A Disorderly break up

A disorderly break-up of the Euro would wreak absolute havoc to financial markets. A new Deutsche Mark or North European Euro would rise significantly as their members, Germany, Austria, Finland are all economically conservative. Longer term that could cause considerable harm to Germany as its car and industrial products would become extremely un-competitive. Already German is suffering from losing its leadership in car production as Electric competitors in the US, India and China gain significant footholds in the Car market.

For those countries in the southern bloc, Italy, Spain, Greece, holders of their debt i.e. Italian government bonds issued in Euros would lose significantly. This includes many Southern European banks who hold Italian and Spanish bonds on their balance sheets as collateral. In the short term there would be enormous economic disruptions in those counties, many banks would likely go bust. However, from the ashes, these countries would become significantly more competitive if they began using ‘Southern Euro’s’ which would make their products significantly cheaper. Money would flow in and over 5 years it is quite possible unemployment would fall significantly in those countries.

 

Managed break up of the Euro

An orderly break up should be considered by member states. This could happen in several ways, there could be a North / South Euro. It would be possible to arrange in a similar way to countries which in the past have pegged their currency to the USD. So at the outset, the Southern bloc has Euro 2. This is pegged to Euro 1 at 1 Euro buys 1.1 Euro2. Effectively a 10% devaluation in the southern bloc. The rate could gradually be a manged down to 1.2, 1.5 and so on. This would avoid a blow up which would probably be worse for markets than the 2008 collapse and the Covid-19 situation we are now in.
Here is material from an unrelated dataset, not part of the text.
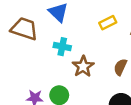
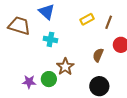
brown star: (83, 66) -> (65, 67), moved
The speed with which this happens is likely to depend quite soon on what assistance the EU agreed to give Italy and how bad the economic situation gets within the Euro area.

At present the US economy and other areas are benefiting from having so many tech companies. Europe does not have any. Not one single global tech company. They of course do have a lot of very successful firms and regions such in luxury goods, but these are not enough to compensate for losses in of manufacturing and motor. The next six months could see significant change in Europe. For our portfolios at this time this means we are underweight European Equities. For low risk investors we would hold shares in Nordic countries and German Government Bonds.